Ringmar made a gesture that suggested everything and nothing. It was as if he could barely raise his hand. The guitars had stopped resounding in the corridor. Who the hell was playing rock music in the hospital?
“There are obvious injuries to the boy’s torso,” said Ringmar. “And his face. Nothing under, er, below his waist.”
“I saw his face,” said Winter.
“I saw one of his arms,” said Ringmar.
“Does anything surprise you anymore?” Winter asked, prying himself away from the wall and massaging his forehead again.
“There are questions you can’t answer with a yes or a no,” said Ringmar.
“Where were the parents when the alarm was raised?”
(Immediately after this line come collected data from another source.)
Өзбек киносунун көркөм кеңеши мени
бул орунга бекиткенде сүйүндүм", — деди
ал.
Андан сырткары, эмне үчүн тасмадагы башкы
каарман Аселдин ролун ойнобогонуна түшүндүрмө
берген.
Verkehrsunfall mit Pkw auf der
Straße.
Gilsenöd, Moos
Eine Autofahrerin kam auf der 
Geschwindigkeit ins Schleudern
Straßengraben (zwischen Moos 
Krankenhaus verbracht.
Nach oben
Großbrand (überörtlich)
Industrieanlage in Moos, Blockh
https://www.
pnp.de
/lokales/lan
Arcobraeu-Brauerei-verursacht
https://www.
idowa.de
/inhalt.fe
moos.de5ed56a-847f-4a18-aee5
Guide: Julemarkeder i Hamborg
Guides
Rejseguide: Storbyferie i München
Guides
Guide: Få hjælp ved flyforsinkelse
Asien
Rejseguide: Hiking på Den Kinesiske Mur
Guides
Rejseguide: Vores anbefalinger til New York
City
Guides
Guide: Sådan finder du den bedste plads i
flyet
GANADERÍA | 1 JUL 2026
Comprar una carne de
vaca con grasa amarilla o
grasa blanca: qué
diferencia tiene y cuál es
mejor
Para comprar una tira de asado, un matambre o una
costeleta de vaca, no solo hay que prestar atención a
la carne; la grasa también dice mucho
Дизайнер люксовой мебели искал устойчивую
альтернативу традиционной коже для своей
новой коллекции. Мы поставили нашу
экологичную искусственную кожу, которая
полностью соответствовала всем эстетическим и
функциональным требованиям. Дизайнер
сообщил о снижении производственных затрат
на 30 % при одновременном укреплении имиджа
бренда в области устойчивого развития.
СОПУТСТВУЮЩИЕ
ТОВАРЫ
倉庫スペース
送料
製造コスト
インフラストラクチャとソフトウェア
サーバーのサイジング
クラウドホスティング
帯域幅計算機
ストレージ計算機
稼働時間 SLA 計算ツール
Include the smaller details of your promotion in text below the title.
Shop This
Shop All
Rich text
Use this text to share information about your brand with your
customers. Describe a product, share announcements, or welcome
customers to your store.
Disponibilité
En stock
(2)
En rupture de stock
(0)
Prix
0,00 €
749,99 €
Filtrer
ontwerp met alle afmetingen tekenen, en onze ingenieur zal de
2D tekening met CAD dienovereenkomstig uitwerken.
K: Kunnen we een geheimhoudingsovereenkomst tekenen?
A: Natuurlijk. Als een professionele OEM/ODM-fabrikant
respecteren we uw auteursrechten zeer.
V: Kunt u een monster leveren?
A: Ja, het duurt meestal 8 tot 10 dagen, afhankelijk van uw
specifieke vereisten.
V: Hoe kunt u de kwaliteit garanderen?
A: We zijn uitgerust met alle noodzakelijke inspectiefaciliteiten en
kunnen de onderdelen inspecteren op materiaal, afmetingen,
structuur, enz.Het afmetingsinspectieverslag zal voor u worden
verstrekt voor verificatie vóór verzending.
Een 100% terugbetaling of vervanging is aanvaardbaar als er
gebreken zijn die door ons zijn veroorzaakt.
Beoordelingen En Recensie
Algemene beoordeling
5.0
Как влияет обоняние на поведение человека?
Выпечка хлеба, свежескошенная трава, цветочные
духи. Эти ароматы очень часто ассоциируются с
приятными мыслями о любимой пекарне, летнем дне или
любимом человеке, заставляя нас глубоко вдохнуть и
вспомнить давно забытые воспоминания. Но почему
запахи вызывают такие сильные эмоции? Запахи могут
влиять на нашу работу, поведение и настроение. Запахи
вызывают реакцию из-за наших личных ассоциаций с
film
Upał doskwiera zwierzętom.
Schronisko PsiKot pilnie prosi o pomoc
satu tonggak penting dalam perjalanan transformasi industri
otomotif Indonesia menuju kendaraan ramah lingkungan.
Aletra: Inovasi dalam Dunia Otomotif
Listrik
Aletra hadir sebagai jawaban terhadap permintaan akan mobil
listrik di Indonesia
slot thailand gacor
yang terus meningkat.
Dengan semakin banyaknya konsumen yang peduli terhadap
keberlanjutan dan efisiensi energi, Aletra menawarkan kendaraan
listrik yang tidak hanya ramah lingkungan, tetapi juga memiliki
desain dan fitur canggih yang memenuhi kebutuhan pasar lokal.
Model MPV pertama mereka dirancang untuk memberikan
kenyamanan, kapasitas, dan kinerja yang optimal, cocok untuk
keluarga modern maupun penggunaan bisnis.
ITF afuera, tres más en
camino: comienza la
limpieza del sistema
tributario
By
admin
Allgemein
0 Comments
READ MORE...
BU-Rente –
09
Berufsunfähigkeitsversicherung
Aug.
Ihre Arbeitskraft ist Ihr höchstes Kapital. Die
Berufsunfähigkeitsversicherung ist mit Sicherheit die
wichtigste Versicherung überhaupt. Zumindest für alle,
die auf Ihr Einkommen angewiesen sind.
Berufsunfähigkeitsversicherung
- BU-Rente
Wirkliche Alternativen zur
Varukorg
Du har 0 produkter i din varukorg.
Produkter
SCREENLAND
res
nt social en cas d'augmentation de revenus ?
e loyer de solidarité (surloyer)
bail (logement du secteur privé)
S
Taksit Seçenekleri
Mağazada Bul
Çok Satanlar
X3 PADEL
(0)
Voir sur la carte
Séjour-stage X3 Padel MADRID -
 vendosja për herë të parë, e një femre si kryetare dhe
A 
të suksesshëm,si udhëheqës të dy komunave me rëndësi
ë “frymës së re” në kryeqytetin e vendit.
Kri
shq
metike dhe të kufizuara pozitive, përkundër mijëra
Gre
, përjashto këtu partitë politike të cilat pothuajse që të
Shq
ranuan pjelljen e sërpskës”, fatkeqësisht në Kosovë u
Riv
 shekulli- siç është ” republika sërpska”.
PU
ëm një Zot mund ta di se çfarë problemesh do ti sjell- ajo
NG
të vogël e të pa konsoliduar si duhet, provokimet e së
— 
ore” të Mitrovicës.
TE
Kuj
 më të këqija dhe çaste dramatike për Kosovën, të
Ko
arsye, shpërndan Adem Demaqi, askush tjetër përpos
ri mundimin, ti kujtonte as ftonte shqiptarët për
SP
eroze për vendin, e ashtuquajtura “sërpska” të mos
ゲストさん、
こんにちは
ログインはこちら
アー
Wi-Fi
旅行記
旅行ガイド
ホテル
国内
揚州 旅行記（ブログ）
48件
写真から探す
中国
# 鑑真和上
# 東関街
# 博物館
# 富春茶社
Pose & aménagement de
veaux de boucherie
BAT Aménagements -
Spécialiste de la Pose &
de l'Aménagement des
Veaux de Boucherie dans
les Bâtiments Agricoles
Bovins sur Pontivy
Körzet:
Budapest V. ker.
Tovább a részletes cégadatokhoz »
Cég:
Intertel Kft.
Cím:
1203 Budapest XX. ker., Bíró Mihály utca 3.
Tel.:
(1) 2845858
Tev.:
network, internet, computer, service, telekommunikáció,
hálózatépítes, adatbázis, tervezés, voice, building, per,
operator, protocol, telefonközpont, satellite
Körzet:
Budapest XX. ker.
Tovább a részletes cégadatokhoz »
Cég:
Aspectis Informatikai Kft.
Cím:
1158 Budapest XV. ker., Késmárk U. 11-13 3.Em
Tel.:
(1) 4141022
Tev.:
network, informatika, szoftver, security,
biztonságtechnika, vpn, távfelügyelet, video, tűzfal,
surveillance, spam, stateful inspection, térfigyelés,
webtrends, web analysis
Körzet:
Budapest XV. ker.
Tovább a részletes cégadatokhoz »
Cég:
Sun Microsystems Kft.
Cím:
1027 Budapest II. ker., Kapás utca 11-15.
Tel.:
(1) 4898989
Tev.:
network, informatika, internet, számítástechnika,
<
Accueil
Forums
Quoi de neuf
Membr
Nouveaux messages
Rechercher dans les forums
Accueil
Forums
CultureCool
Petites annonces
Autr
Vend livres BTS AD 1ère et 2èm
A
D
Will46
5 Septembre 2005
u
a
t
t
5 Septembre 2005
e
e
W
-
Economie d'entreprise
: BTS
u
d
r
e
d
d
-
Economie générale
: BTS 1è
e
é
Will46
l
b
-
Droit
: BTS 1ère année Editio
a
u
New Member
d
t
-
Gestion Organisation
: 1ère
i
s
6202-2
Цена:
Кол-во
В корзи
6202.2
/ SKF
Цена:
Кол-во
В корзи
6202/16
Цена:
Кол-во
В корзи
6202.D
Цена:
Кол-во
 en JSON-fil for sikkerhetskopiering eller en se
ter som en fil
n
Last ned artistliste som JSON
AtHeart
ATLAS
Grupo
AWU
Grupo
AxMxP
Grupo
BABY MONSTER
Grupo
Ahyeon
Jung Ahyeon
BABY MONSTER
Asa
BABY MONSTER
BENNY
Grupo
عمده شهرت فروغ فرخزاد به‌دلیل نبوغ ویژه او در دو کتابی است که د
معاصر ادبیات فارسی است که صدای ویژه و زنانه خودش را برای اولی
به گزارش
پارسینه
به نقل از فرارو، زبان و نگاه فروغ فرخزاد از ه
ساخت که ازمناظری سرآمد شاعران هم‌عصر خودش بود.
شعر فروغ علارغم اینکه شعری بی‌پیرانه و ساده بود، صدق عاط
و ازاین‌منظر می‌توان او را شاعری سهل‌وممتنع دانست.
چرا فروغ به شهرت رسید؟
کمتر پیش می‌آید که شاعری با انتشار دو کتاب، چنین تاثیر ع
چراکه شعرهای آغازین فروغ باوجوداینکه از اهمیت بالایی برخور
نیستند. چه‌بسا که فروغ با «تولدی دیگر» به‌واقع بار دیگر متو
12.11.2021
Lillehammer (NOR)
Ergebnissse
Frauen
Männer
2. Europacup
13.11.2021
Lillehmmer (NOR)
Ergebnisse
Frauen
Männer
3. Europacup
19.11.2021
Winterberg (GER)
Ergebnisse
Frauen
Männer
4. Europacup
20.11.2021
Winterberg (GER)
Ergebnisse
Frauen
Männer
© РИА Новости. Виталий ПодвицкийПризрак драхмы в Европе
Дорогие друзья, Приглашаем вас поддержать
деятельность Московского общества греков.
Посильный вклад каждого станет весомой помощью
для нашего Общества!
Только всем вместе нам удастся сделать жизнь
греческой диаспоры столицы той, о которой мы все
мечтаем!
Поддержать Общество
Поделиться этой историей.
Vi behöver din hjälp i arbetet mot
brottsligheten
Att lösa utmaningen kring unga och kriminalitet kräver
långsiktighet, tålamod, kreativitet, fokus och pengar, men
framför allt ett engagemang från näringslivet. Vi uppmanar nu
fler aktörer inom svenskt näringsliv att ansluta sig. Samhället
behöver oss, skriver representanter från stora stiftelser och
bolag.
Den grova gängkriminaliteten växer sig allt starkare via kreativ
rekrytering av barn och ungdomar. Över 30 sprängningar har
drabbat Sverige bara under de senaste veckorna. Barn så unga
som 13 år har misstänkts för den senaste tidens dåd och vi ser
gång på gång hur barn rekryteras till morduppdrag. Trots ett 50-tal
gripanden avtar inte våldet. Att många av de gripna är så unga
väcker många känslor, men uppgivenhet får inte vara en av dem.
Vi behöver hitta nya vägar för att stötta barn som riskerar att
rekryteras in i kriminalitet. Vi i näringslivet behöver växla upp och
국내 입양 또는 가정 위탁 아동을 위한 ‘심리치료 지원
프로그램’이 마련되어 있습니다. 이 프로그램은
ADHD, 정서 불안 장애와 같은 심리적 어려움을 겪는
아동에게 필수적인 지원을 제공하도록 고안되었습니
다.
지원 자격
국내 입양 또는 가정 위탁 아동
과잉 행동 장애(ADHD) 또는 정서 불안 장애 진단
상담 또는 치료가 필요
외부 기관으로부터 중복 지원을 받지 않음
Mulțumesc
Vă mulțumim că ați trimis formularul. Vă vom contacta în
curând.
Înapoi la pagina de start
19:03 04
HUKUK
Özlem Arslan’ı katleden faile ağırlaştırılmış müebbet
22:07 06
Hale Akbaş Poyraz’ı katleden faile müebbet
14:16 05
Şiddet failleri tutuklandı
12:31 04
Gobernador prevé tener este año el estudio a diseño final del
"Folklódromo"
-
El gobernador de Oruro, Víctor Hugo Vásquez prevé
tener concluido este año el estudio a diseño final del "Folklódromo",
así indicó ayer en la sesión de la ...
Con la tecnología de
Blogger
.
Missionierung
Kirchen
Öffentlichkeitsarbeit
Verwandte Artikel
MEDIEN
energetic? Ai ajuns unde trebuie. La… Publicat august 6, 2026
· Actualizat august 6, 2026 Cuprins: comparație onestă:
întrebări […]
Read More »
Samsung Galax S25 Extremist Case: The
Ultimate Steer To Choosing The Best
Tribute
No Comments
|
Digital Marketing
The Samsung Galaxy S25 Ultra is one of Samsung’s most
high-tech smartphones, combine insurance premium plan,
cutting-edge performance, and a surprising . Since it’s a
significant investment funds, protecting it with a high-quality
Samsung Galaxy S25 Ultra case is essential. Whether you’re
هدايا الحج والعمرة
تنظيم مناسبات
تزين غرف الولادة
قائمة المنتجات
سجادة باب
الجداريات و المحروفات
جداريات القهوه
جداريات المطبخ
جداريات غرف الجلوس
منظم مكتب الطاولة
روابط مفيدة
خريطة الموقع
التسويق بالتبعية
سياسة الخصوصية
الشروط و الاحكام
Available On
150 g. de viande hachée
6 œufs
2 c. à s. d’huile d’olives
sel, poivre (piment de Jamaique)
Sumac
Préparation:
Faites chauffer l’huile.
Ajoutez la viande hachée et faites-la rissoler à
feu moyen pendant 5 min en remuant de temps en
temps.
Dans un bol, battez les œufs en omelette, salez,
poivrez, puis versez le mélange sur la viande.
“The man was at work-he has lots of colleagues-and his wife was drinking coffee with a friend.”
And I was drinking wine in a restaurant, Winter thought. A brief moment of calm and warmth in a protected corner of life.
“He must have had a car,” he said. “Don’t you think? Driving through the rush hour traffic when everybody else is staring straight ahead and looking forward to getting home.”
“He parked inside the park,” said Ringmar. “Or close by.” He scratched his chin and Winter could hear the rasp from the day-long stubble. “The crime-scene boys are out there now.”
“Good luck to them,” said Winter, without conviction. A million tire tracks one on top of the other in a parking lot. With some luck a soft and wet patch of grass; otherwise there would be no chance.
We’ll have to check up on the usual suspects, he thought. To start with. Either we find him there, or we don’t. This could be a long journey.
“I’ll have to talk to the nursery-school staff as well,” he said. “How many of them are there now? Or rather, how few?”
***
But first, the parents. They were sitting in an office that Winter recognized. It was Angela’s. She’d arranged for them to be settled there before going home. There was normally a photograph of himself with Elsa on her desk, but she had removed it before Paul and Barbara Waggoner arrived, bringing their desperation in with them. Good thinking. Angela was sensible.
The man was standing, the woman seated. They radiated a sort of restrained restlessness that Winter knew all too well from all his other meetings with the relatives of victims, who were also victims, of course. A restlessness that was a sort of tangible desire to reach back in time and preserve the past forever. Of course. The victims of crimes were always searching for a life in the past. Perhaps they were not the only ones. He himself would have liked to remain in Bistro 1965, an hour ago, which could easily have been in another era in another world. The protected corner.